Let’s have an understanding of the IP certification system before we understand the answer to these questions. Then, you will be able to decode IP ratings on your own and better understand what each rating means.
What is the IP certification?
IP certifications stand for Ingress Protection, or simply put, how well protected a device is against the ingress or entering of solid or liquid particles. While calling particular gadgets water-resistant or waterproof may sound convenient, it may also end up being vague. An official rating standard gives more in-depth context to how much a device can withhold against elements like water or dust.
How to decode an IP certification?
Any phone or other gadget’s IP certification will be two letters (I and P) followed by two numbers. In this format, the first number, or the third character is what depicts the protection against solid particles like dust. Similarly the second number denotes protection against liquid particles.
Generally, the higher a number in both the third and fourth slots indicates a stronger protection value. Also, if a device features protection against only liquid particles and not solid, the corresponding character will be found marked with an X. For instance, the ‘IPX8’ rating of Samsung’s new Galaxy Z Fold 3 denotes that the phone is well-protected against water ingress, but not against solid particles like dust.
What significance do the numbers hold?
The ‘IPXY’ numbers mean different standards for both solid and liquid. Here are what the ratings mean for the solid particle protection rating (third character).
1 – protected against particles greater than 50mm in size.
2 – protected against particles greater than 12.5mm in size (finger-sized objects).
3 – protected against particles greater than 2.5mm in size (thick wires).
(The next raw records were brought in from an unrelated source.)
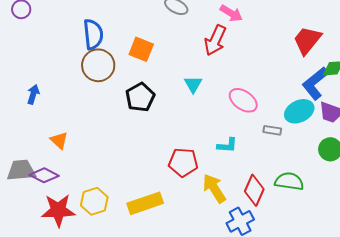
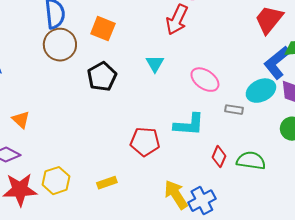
cyan L-shape: (227, 145) -> (189, 125), size x1.5
yellow arrow: (214, 188) -> (176, 195), moved
red diamond: (254, 190) -> (219, 157), moved, size x0.7
yellow rectangle: (145, 203) -> (107, 183), size x0.6

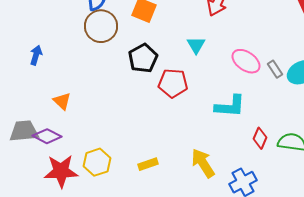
gray rectangle: (234, 110) -> (275, 69), moved, turned 48
red pentagon: (145, 142) -> (173, 83), moved
yellow arrow: (176, 195) -> (203, 163), moved

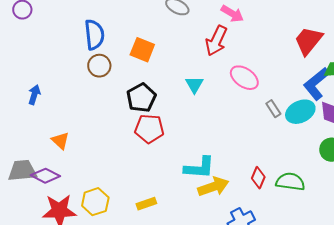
brown circle: (101, 26) -> (99, 66), size x0.7
pink ellipse: (246, 61) -> (244, 78), moved
red pentagon: (173, 83) -> (149, 129), moved
cyan L-shape: (230, 106) -> (199, 168), moved
yellow arrow: (203, 163) -> (213, 187), moved, turned 104

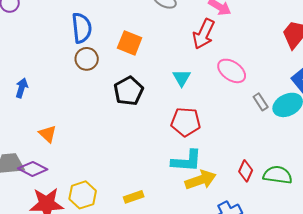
red pentagon: (149, 129) -> (186, 122), moved

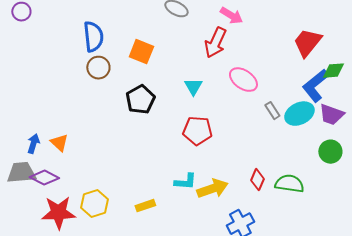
blue arrow: (22, 88) -> (33, 144), moved
cyan L-shape: (187, 161) -> (185, 182), moved, size x0.7

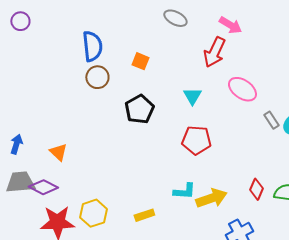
orange square: (141, 52) -> (140, 61), size x0.7
blue arrow: (33, 144) -> (16, 144), moved

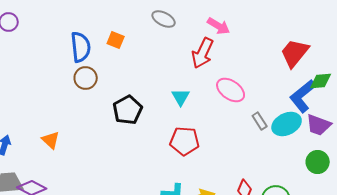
orange square: (140, 61) -> (116, 40), moved
orange triangle: (58, 152) -> (51, 140), moved

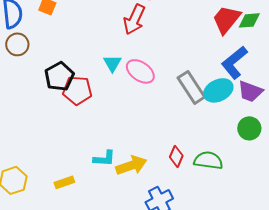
green diamond: (321, 81) -> (249, 20), moved
pink ellipse: (231, 90) -> (140, 71), moved
gray rectangle: (260, 121) -> (191, 87), size x1.8
red pentagon: (185, 141) -> (77, 90), moved

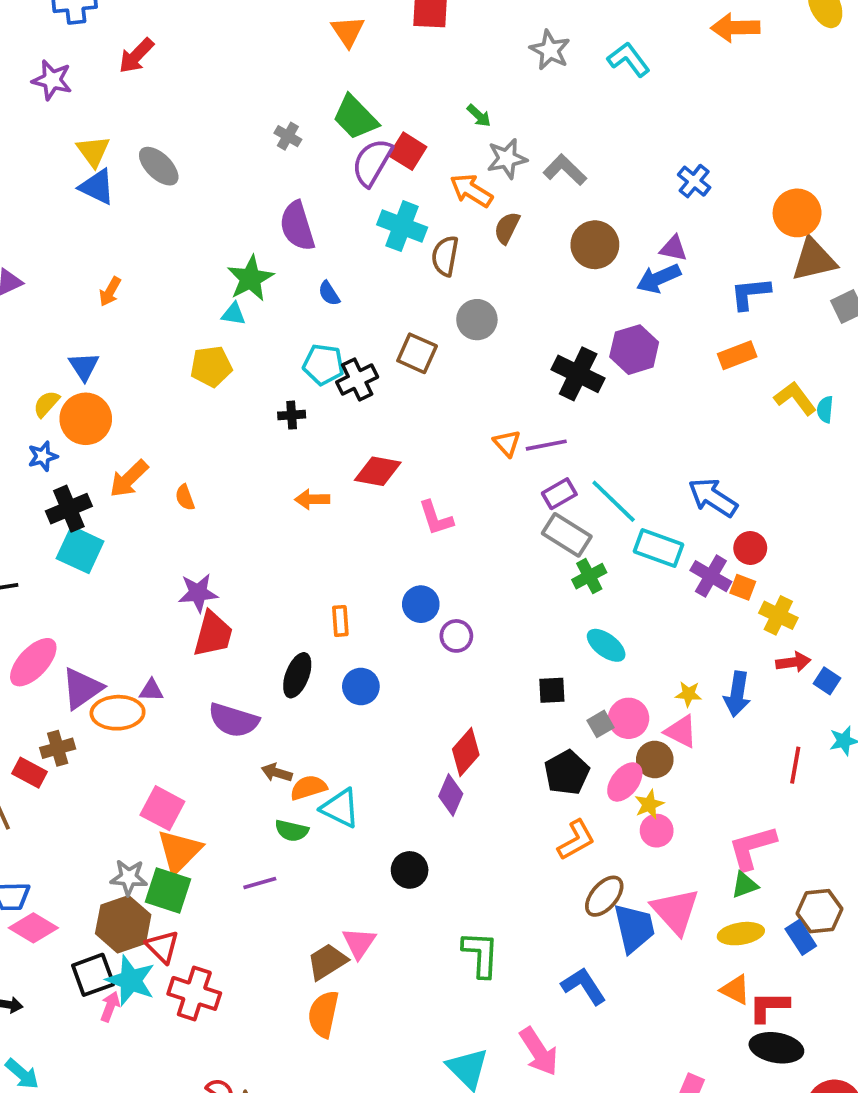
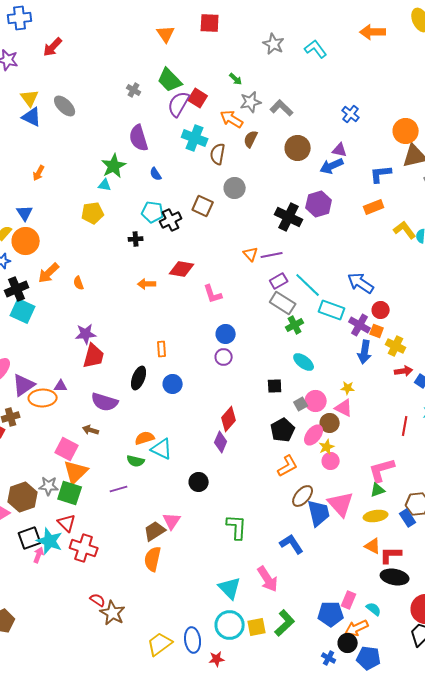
blue circle: (421, 604) -> (226, 334), moved
blue arrow: (737, 694) -> (365, 352), moved
brown arrow: (277, 773) -> (91, 430), moved
brown hexagon: (123, 924) -> (23, 497), moved

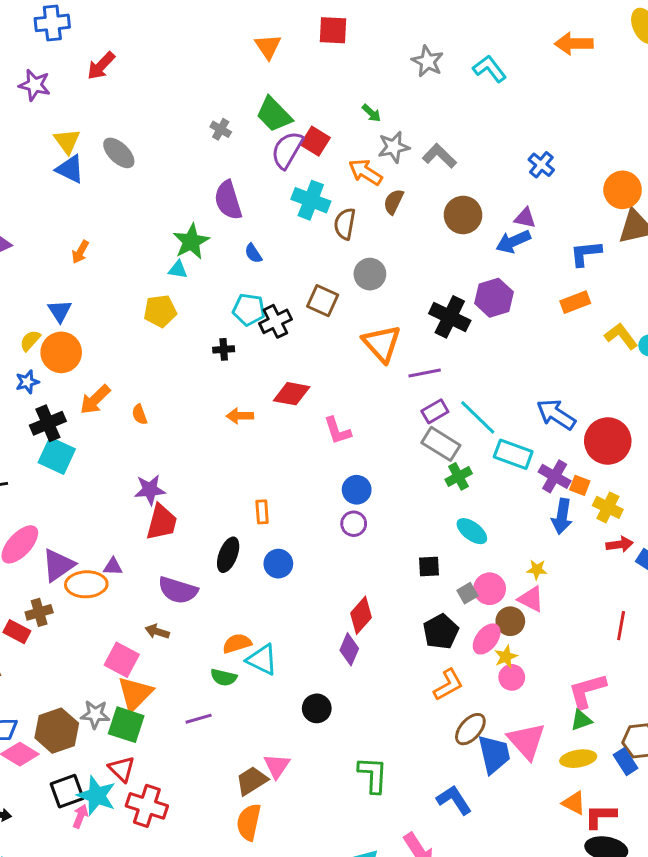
orange triangle: (251, 254) -> (382, 343), moved, size x1.8
red circle: (381, 310) -> (608, 441), moved, size x1.8

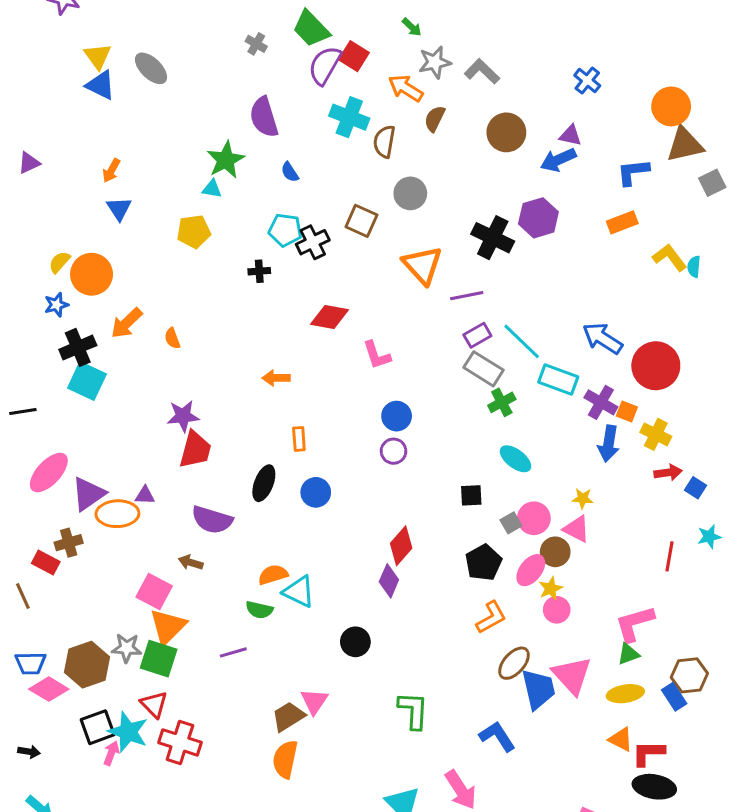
blue triangle: (60, 311) -> (119, 209), moved
orange arrow: (240, 416) -> (276, 378), moved

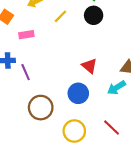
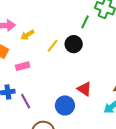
black circle: (94, 15) -> (74, 44), moved
blue circle: (78, 93) -> (65, 105), moved

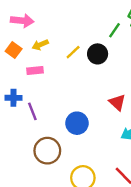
yellow arrow: (27, 35) -> (40, 45), moved
red triangle: (84, 89) -> (117, 102), moved

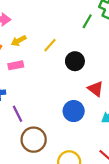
black circle: (98, 54) -> (75, 61), moved
purple line: (32, 111) -> (18, 114), moved
blue circle: (77, 123) -> (74, 111), moved

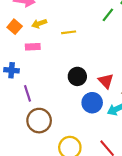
yellow line: (50, 45) -> (69, 32), turned 32
black circle: (75, 61) -> (77, 76), moved
blue circle: (74, 111) -> (92, 103), moved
4 – protected against particles greater than 1mm (thin wires, screws).
5 – protective against dust particles to a level. Particles may still enter but not in enough quantity to cause significant damage quickly.
6 – completely protective against dust particles.
Meanwhile, for liquids, here’s what the numbers mean
1 – protected against vertically dripping water, with no angled surface or pressure involved, for up to 10 minutes.
2 – protected against dripping water on a surface tilted till up to 15-degrees for up to 10 minutes.
3 – protected against spraying water at up to 60 degrees, under pressure of 80-100kPa for up to 5 minutes.
4 – protected against water splashes from any direction, under pressure of 80-100kPa for up to 5 minutes.
5 – protected against water jets sprayed through a nozzle from any direction under pressure of 30kPa at a distance of 3 meters for up to 3 minutes.
6 – protected against powerful water jets from any direction with pressure up to 100kPa at a distance of 3 meters for up to 3 minutes.
7 – protected against complete immersion of up to 1 meter depth for up to 30 minutes.
8 – protected against complete immersion beyond 1 meter depth and up to 3 meters.
Putting the two numbers together, users should get a good idea of how well protected any of their gadgets are against particles. For instance if a device has an IP rating of IP68, you know that the gadget is protected against dust particles completely and can be submerged between 1 and 3 meters underwater.